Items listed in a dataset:
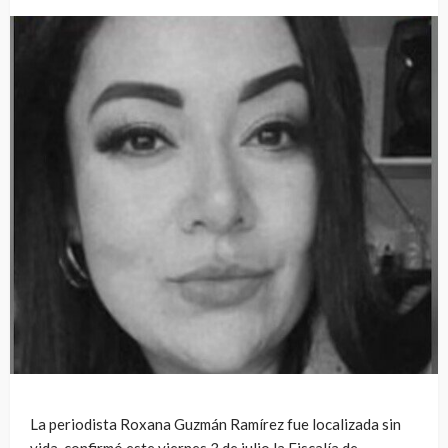
La periodista Roxana Guzmán Ramírez fue localizada sin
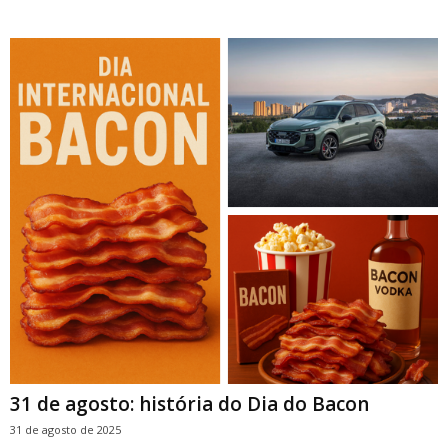
31 de agosto: história do Dia do Bacon
31 de agosto de 2025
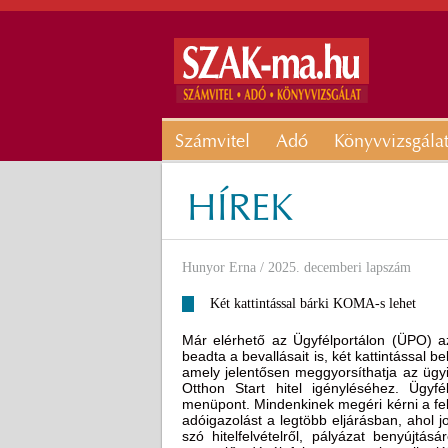
Számvitel
Adó
Könyvvizsgála
HÍREK
Hunyor Erna
/ 2025. decemberi lapszám
Két kattintással bárki KOMA-s lehet
Már elérhető az Ügyfélportálon (ÜPO) az
beadta a bevallásait is, két kattintással
amely jelentősen meggyorsíthatja az ügyi
Otthon Start hitel igényléséhez. Ügyfé
menüpont. Mindenkinek megéri kérni a felv
adóigazolást a legtöbb eljárásban, ahol j
szó hitelfelvételről, pályázat benyújtá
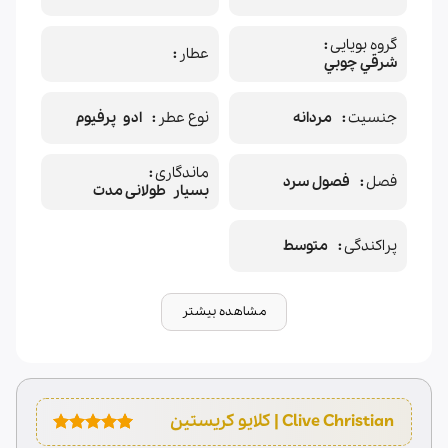
گروه بویایی
عطار
شرقي چوبي
جنسیت
مردانه
نوع عطر
ادو پرفیوم
ماندگاری
فصل
فصول سرد
بسیار طولانی مدت
پراکندگی
متوسط
مشاهده بیشتر
2
امتیازدهی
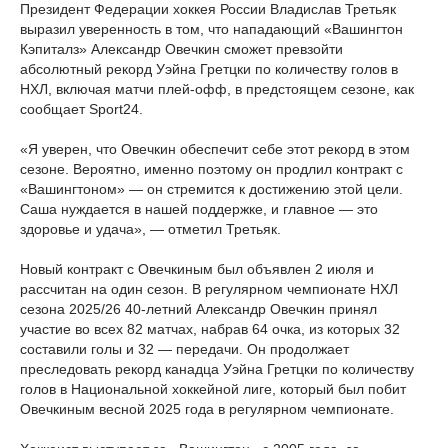
Президент Федерации хоккея России Владислав Третьяк
выразил уверенность в том, что нападающий «Вашингтон
Кэпиталз» Александр Овечкин сможет превзойти
абсолютный рекорд Уэйна Гретцки по количеству голов в
НХЛ, включая матчи плей-офф, в предстоящем сезоне, как
сообщает Sport24.
«Я уверен, что Овечкин обеспечит себе этот рекорд в этом
сезоне. Вероятно, именно поэтому он продлил контракт с
«Вашингтоном» — он стремится к достижению этой цели.
Саша нуждается в нашей поддержке, и главное — это
здоровье и удача», — отметил Третьяк.
Новый контракт с Овечкиным был объявлен 2 июля и
рассчитан на один сезон. В регулярном чемпионате НХЛ
сезона 2025/26 40-летний Александр Овечкин принял
участие во всех 82 матчах, набрав 64 очка, из которых 32
составили голы и 32 — передачи. Он продолжает
преследовать рекорд канадца Уэйна Гретцки по количеству
голов в Национальной хоккейной лиге, который был побит
Овечкиным весной 2025 года в регулярном чемпионате.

• WHAT THE TASK REQUIRES:
Your reply should hold nothing but the lines above, from the one containing "Otthon Start hitel igényléséhez. Ügyfé" to the one containing "рекорд в этом", reproduced exactly minus the pictures.

• RESULT FOR THIS EXERCISE:
Otthon Start hitel igényléséhez. Ügyfé
menüpont. Mindenkinek megéri kérni a felv
adóigazolást a legtöbb eljárásban, ahol j
szó hitelfelvételről, pályázat benyújtá
گروه بویایی
عطار
شرقي چوبي
جنسیت
مردانه
نوع عطر
ادو پرفیوم
ماندگاری
فصل
فصول سرد
بسیار طولانی مدت
پراکندگی
متوسط
مشاهده بیشتر
2
امتیازدهی
Президент Федерации хоккея России Владислав Третьяк
выразил уверенность в том, что нападающий «Вашингтон
Кэпиталз» Александр Овечкин сможет превзойти
абсолютный рекорд Уэйна Гретцки по количеству голов в
НХЛ, включая матчи плей-офф, в предстоящем сезоне, как
сообщает Sport24.
«Я уверен, что Овечкин обеспечит себе этот рекорд в этом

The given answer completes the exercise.